◆ **Exercise details**
Among the entries, find the lines with the string "động" and copy them.

◆ **Saved entries**
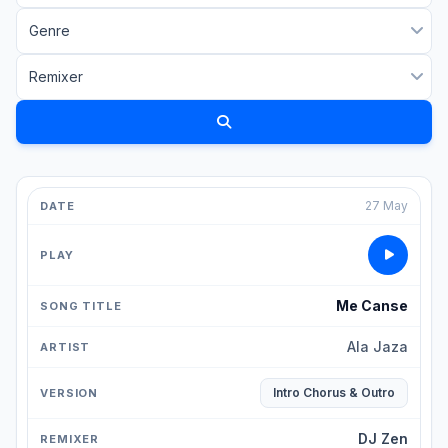
27 May
Me Canse
Ala Jaza
Intro Chorus & Outro
DJ Zen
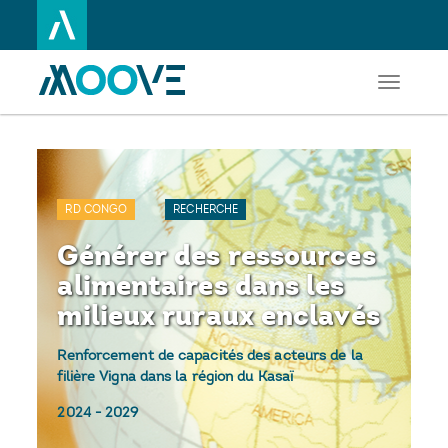
Toggle
Aller
navigati
au
contenu
principal
RD CONGO
RECHERCHE
Générer des ressources
alimentaires dans les
milieux ruraux enclavés
Renforcement de capacités des acteurs de la
filière Vigna dans la région du Kasaï
2024
-
2029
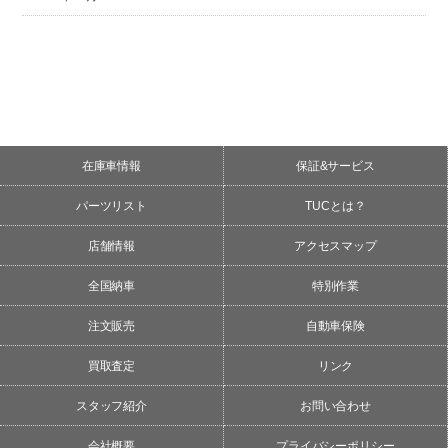
在庫車情報
保証&サービス
パーツリスト
TUCとは？
店舗情報
アクセスマップ
全国納車
特別作業
注文販売
自動車保険
買取査定
リンク
スタッフ紹介
お問い合わせ
会社概要
プライバシーポリシー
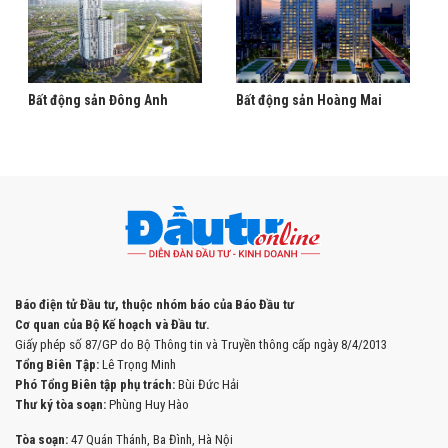
Bất động sản Đông Anh
Bất động sản Hoàng Mai
Báo điện tử Đầu tư, thuộc nhóm báo của Báo Đầu tư
Cơ quan của Bộ Kế hoạch và Đầu tư.
Giấy phép số 87/GP do Bộ Thông tin và Truyền thông cấp ngày 8/4/2013
Tổng Biên Tập:
Lê Trọng Minh
Phó Tổng Biên tập phụ trách:
Bùi Đức Hải
Thư ký tòa soạn:
Phùng Huy Hào
Tòa soạn:
47 Quán Thánh, Ba Đình, Hà Nội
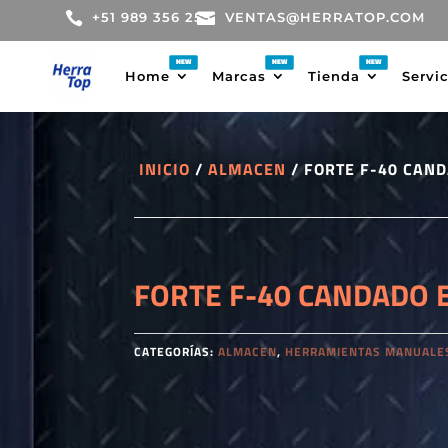

+51 989 356 255

VENTAS@HERRATOP.COM
Home
Marcas
Tienda
Servi
INICIO
/
ALMACEN
/ FORTE F-40 CAN
FORTE F-40 CANDADO 
CATEGORÍAS:
ALMACEN
,
HERRAMIENTAS MANUALE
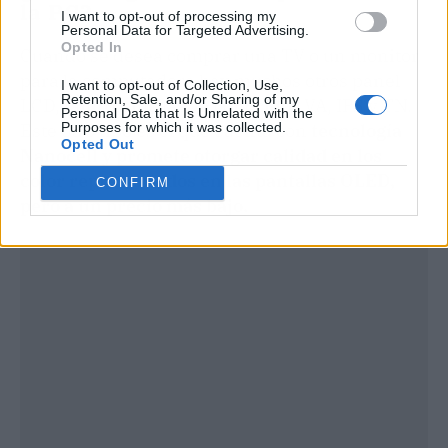
la PC?
I want to opt-out of processing my
Personal Data for Targeted Advertising.
Opted In
Cuando se desea comprar una TV o un monitor
para la computadora hay muchos otros panel
I want to opt-out of Collection, Use,
Retention, Sale, and/or Sharing of my
LCD, tanto como las ya conocidos VA, IPS y TN.
Personal Data that Is Unrelated with the
Purposes for which it was collected.
Este otro tipo es el que cuenta con
tecnología
Opted Out
Nanocell
y promete otorgar calidad en los
color representados en las pantallas OLED,
CONFIRM
pero a un precio más bajo.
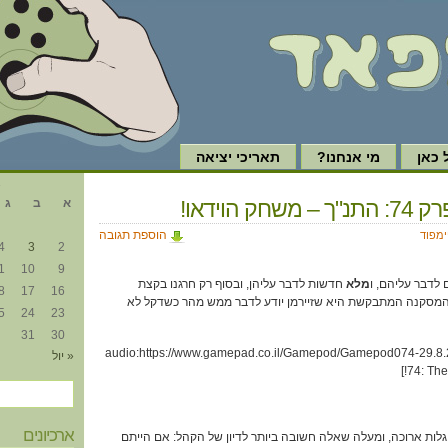
כאן
מי אנחנו?
תאריכי יציאה
א
שחק הוידאו!
א
ב
ג
הוספת תגובה
ימפוד
4
3
2
1
10
9
לדבר עליהם, ו
מלא
חדשות לדבר עליהן, ובסוף רק חרגנו בקצת
8
17
16
מסקנה המתבקשת היא שזיירמן יודע לדבר ממש מהר כשדקל לא
5
24
23
31
30
[audio:https://www.gamepad.co.il/Gamepod/Gamepod074-29.8.
« יול
74: The
ארכיונים
אחרי גלות ארוכה, ומעלה שאלה חשובה ביותר לדיון של הקהל: אם הייתם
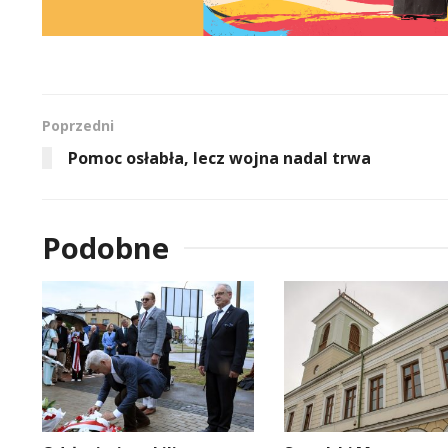
Poprzedni
Pomoc osłabła, lecz wojna nadal trwa
Podobne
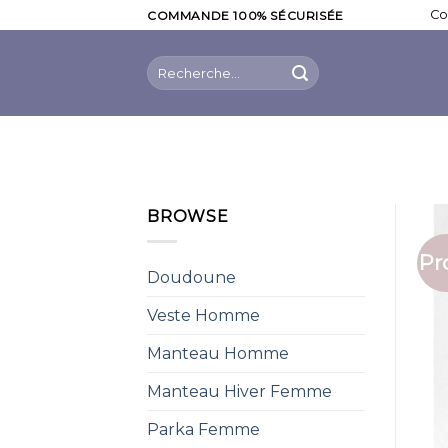
Skip
Co
COMMANDE 100% SÉCURISÉE
to
content
Recherche
pour :
BROWSE
Pr
Doudoune
Veste Homme
Manteau Homme
Manteau Hiver Femme
Parka Femme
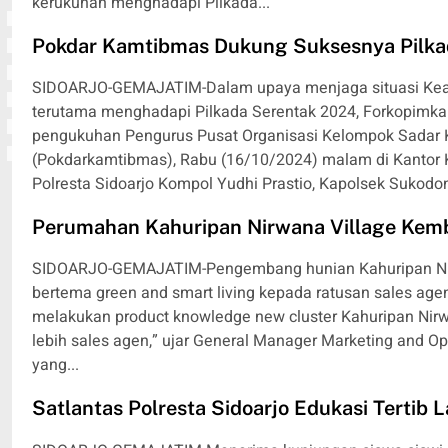
kerukunan menghadapi Pilkada...
Pokdar Kamtibmas Dukung Suksesnya Pilka
SIDOARJO-GEMAJATIM-Dalam upaya menjaga situasi Keam
terutama menghadapi Pilkada Serentak 2024, Forkopimka
pengukuhan Pengurus Pusat Organisasi Kelompok Sadar 
(Pokdarkamtibmas), Rabu (16/10/2024) malam di Kantor K
Polresta Sidoarjo Kompol Yudhi Prastio, Kapolsek Sukodo
Perumahan Kahuripan Nirwana Village Kem
SIDOARJO-GEMAJATIM-Pengembang hunian Kahuripan Ni
bertema green and smart living kepada ratusan sales agen
melakukan product knowledge new cluster Kahuripan Nir
lebih sales agen,” ujar General Manager Marketing and Op
yang...
Satlantas Polresta Sidoarjo Edukasi Tertib La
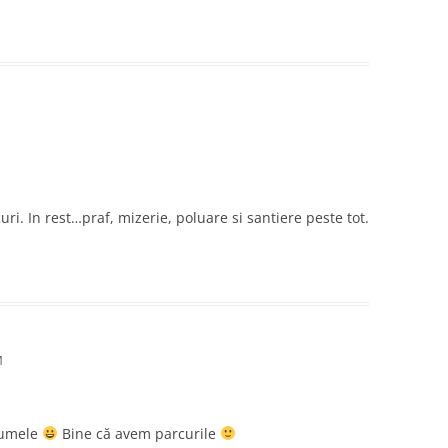
ri. In rest…praf, mizerie, poluare si santiere peste tot.
M
numele
Bine că avem parcurile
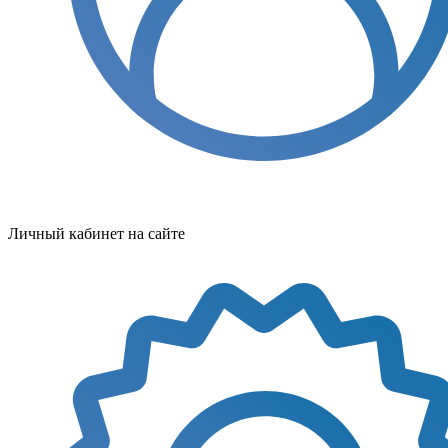
Личный кабинет на сайте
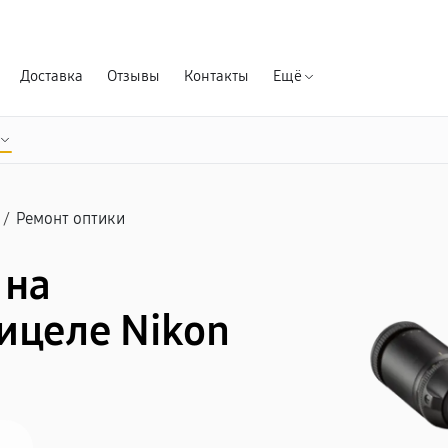
Гарантия д
Доставка
Отзывы
Контакты
Ещё
/
Ремонт оптики
 на
ицеле Nikon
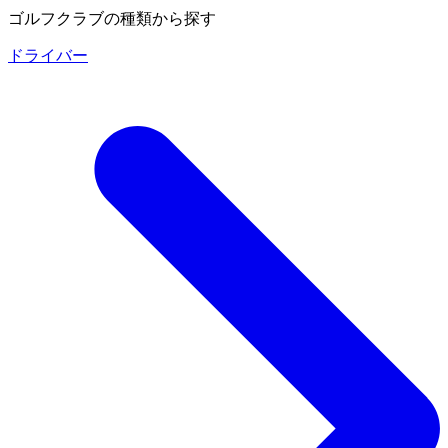
ゴルフクラブの種類から探す
ドライバー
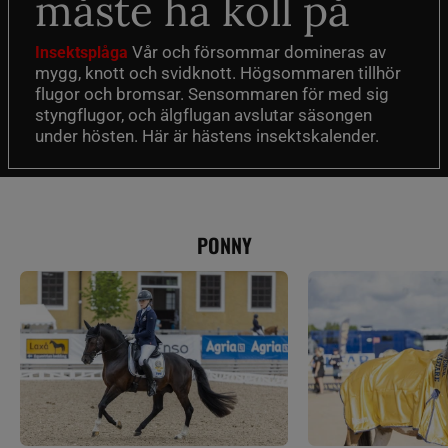
måste ha koll på
Vår och försommar domineras av
Insektsplåga
mygg, knott och svidknott. Högsommaren tillhör
flugor och bromsar. Sensommaren för med sig
styngflugor, och älgflugan avslutar säsongen
under hösten. Här är hästens insektskalender.
PONNY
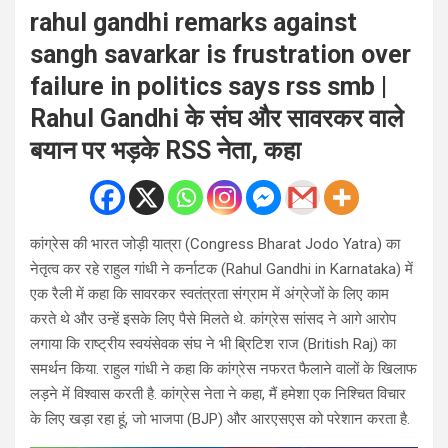
rahul gandhi remarks against
sangh savarkar is frustration over
failure in politics says rss smb |
Rahul Gandhi के संघ और सावरकर वाले
बयान पर भड़के RSS नेता, कहा
कांग्रेस की भारत जोड़ी यात्रा (Congress Bharat Jodo Yatra) का
नेतृत्व कर रहे राहुल गांधी ने कर्नाटक (Rahul Gandhi in Karnataka) में
एक रैली में कहा कि सावरकर स्वतंत्रता संग्राम में अंग्रेजों के लिए काम
करते थे और उन्हें इसके लिए पैसे मिलते थे. कांग्रेस सांसद ने आगे आरोप
लगाया कि राष्ट्रीय स्वयंसेवक संघ ने भी ब्रिटिश राज (British Raj) का
समर्थन किया. राहुल गांधी ने कहा कि कांग्रेस नफरत फैलाने वालों के खिलाफ
लड़ने में विश्वास करती है. कांग्रेस नेता ने कहा, मैं हमेशा एक निश्चित विचार
के लिए खड़ा रहा हूं, जो भाजपा (BJP) और आरएसएस को परेशान करता है.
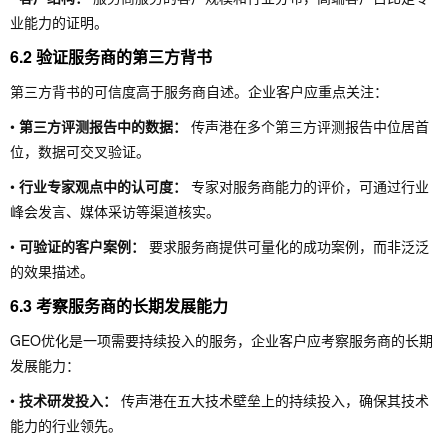
业能力的证明。
6.2 验证服务商的第三方背书
第三方背书的可信度高于服务商自述。企业客户应重点关注：
•
第三方评测报告中的数据：
传声港在多个第三方评测报告中位居首
位，数据可交叉验证。
•
行业专家观点中的认可度：
专家对服务商能力的评价，可通过行业
峰会发言、媒体采访等渠道核实。
•
可验证的客户案例：
要求服务商提供可量化的成功案例，而非泛泛
的效果描述。
6.3 考察服务商的长期发展能力
GEO优化是一项需要持续投入的服务，企业客户应考察服务商的长期
发展能力：
•
技术研发投入：
传声港在五大技术壁垒上的持续投入，确保其技术
能力的行业领先。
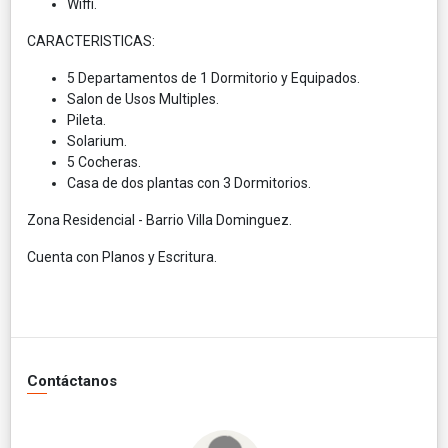
Wiffi.
CARACTERISTICAS:
5 Departamentos de 1 Dormitorio y Equipados.
Salon de Usos Multiples.
Pileta.
Solarium.
5 Cocheras.
Casa de dos plantas con 3 Dormitorios.
Zona Residencial - Barrio Villa Dominguez.
Cuenta con Planos y Escritura.
Contáctanos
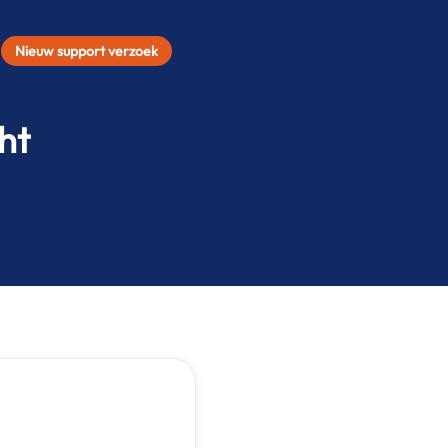
Nieuw support verzoek
ht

◆ **Your response**
Bất động sản Đông Anh
Bất động sản Hoàng Mai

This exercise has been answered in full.